The neural probabilistic language model

Elo Hoss
7 min readOct 10, 2024

--

In our previous post, we discussed count-based and simple neural bigram models. The problem with both is that they only consider the immediate past character to predict the next. This small context window hinders the predictive and generative abilities of the models.

What if we expanded the frequency matrix we’ve been calculating to consider not only bigrams (pairs of characters) but also trigrams, quadrigrams, etc.? Wouldn’t that solve the problem?

Maybe. However, this approach makes another problem emerge: the size of the matrix grows exponentially with the length of the context, making its use unfeasible from a memory point of view.

Today, we will talk about a more complex model for predicting the next character based on a multi-layer perceptron architecture (aka MLP), specifically the one introduced by Bengio et al. (2003).

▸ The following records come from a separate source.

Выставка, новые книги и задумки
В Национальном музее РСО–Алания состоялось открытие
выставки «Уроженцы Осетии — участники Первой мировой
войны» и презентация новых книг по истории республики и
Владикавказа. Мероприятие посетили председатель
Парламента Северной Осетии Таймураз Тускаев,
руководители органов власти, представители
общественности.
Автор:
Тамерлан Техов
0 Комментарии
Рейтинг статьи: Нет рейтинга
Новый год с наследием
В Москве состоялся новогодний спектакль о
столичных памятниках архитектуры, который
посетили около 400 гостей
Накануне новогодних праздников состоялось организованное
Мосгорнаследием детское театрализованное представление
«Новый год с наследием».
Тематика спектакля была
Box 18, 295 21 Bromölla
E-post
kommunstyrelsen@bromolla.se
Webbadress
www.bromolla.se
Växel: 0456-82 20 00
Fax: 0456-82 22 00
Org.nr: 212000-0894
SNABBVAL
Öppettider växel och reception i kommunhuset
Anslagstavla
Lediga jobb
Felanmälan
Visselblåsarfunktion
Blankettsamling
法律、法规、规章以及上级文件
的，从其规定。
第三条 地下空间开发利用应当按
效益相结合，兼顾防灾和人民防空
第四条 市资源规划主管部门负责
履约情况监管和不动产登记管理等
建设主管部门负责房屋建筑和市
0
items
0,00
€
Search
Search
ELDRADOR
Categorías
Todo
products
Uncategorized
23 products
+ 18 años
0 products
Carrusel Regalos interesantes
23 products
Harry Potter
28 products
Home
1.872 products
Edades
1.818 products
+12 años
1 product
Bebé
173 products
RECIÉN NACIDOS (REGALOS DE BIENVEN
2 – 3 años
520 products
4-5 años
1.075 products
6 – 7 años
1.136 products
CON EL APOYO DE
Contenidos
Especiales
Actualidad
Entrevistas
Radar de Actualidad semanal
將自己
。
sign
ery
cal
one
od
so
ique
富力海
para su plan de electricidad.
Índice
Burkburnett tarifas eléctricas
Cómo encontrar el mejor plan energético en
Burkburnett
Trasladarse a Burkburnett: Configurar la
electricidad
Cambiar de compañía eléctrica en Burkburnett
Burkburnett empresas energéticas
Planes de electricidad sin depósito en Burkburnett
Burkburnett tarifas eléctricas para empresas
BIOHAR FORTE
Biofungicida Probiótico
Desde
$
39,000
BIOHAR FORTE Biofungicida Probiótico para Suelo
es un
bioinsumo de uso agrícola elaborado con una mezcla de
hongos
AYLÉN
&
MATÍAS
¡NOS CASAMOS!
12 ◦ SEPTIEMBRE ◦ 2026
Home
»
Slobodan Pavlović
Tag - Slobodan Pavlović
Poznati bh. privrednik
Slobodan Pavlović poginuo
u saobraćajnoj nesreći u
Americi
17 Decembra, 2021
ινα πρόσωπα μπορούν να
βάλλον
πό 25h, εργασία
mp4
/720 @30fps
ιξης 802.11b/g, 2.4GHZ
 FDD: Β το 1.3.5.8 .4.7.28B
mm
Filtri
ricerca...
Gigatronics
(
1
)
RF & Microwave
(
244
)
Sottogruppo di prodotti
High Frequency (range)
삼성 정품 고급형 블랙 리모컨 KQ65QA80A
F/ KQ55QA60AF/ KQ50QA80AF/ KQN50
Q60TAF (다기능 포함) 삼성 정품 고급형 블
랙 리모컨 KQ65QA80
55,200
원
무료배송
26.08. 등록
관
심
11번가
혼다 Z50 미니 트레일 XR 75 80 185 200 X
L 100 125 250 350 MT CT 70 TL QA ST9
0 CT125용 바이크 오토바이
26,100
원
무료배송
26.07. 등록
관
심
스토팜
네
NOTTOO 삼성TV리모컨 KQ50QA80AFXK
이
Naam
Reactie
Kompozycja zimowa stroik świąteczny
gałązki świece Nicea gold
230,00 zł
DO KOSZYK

The notes here were derived from Andrej Karpathy’s 3rd lecture on neural networks. If you’re interested, you can watch it here and use this article as a reference for a better understanding of the concepts. Let’s start.

MLP model overview

As mentioned, MLP stands for multi-layer perceptron, meaning a network based on multiple artificial neurons organized across multiple layers.

An important detail is these neurons are fully connected (e.g. neuron 1 from layer 1 is connected to all 6 neurons from layer 2 etc.).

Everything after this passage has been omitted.